Salt has played a crucial role in the history of civilization and in Greece. In fact, in ancient Greece it was used as a commodity for trading slaves. It is said that the time held expression of “not worth his salt” came from this practice. Also, in ancient times, most civilizations were accompanied by myths, religious and magic rites involving salt and Greece was no exception. With tales of its usage during sacrifices and religious rituals, the history of salt is as exotic as is the amazing alykes, or salt marsh gardens that extend for miles on end in Messolonghi, Greece.
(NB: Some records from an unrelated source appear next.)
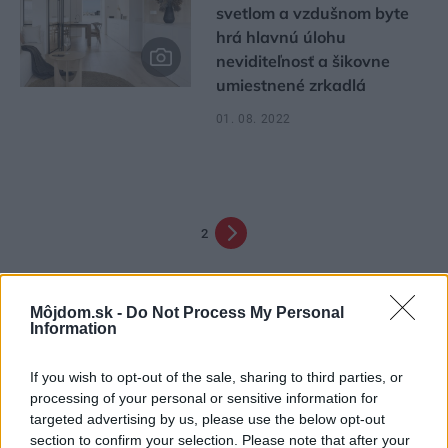
svetlom a vzdušnom byte
hrá hlavnú úlohu
neviditeľnosť a šikovne
umiestnené zrkadlá
01. 08. 2022
2
Môjdom.sk -
Do Not Process My Personal
Information
If you wish to opt-out of the sale, sharing to third parties, or
processing of your personal or sensitive information for
targeted advertising by us, please use the below opt-out
Najčítanejšie
Za týždeň
Za mesiac
section to confirm your selection. Please note that after your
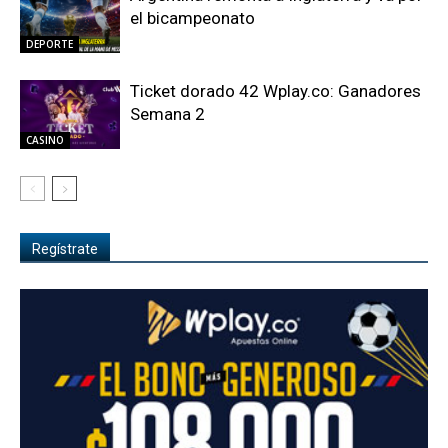
el bicampeonato
DEPORTE
Ticket dorado 42 Wplay.co: Ganadores
Semana 2
CASINO
Regístrate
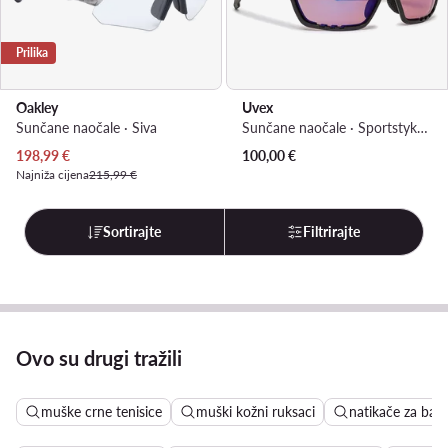
Prilika
Oakley
Uvex
Sunčane naočale · Siva
Sunčane naočale · Sportstyke 706 Cv S5320182296 · Ljubičasta
Trenutna cijena
198,99
€
100,00
€
Najniža cijena
215,99 €
Sortirajte
Filtrirajte
Ovo su drugi tražili
muške crne tenisice
muški kožni ruksaci
natikače za baz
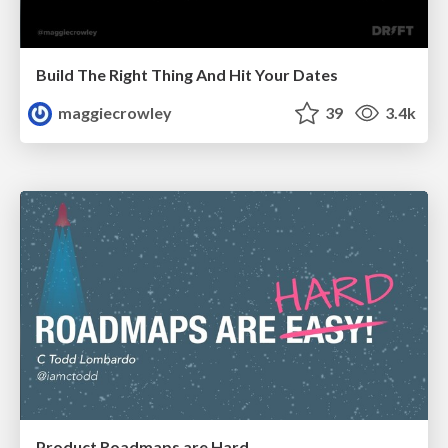
Build The Right Thing And Hit Your Dates
maggiecrowley
39
3.4k
Product Roadmaps are Hard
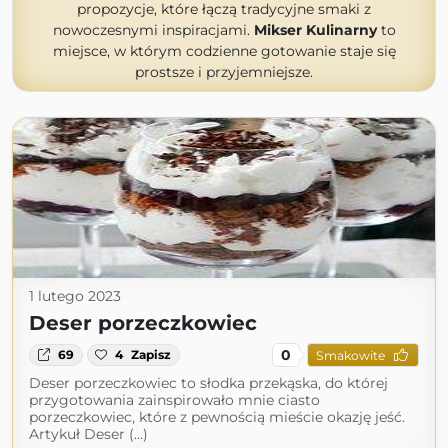
propozycje, które łączą tradycyjne smaki z
nowoczesnymi inspiracjami.
Mikser Kulinarny
to
miejsce, w którym codzienne gotowanie staje się
prostsze i przyjemniejsze.
1 lutego 2023
Deser porzeczkowiec
0
69
4
Zapisz
Smakowite
Deser porzeczkowiec to słodka przekąska, do której
przygotowania zainspirowało mnie ciasto
porzeczkowiec, które z pewnością mieście okazję jeść.
Artykuł Deser (...)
The unique landscape of Messolonghi Lagoon is the largest lagoon in the country and the region is said to produce 60 percent of the country’s salt. In fact, the Messolonghi–Aetoliko lagoon system is considered to be one of the most important Mediterranean lagoons.
Along the costal road from Messolonghi towards Aetoliko sits salt lakes known as Alykes of Messolonghi. They are eye-catching as there are plots of squared-off fields filled with sea water where, once the water evaporates, the sea salt is left behind to collect. The phenomenon provides an amazing view along the way to the small town of Aetoliko, with flocks of flamingos basking and feeding in the nutrient rich marshes and bright white salt pyramids lining the drive.
The fantastic eco-system of the region is evident upon arrival in Aetoliko which encompasses the small island that separates the two lagoons. Famous for having rare birds and fish species the lagoons are breathtaking, and are dotted with traditional fishing huts built over the water on piles of wood. The drive to the Troulida islet is one of the most sought-after trips in the area, as the sun sets and reflects off the still waters of the lagoon.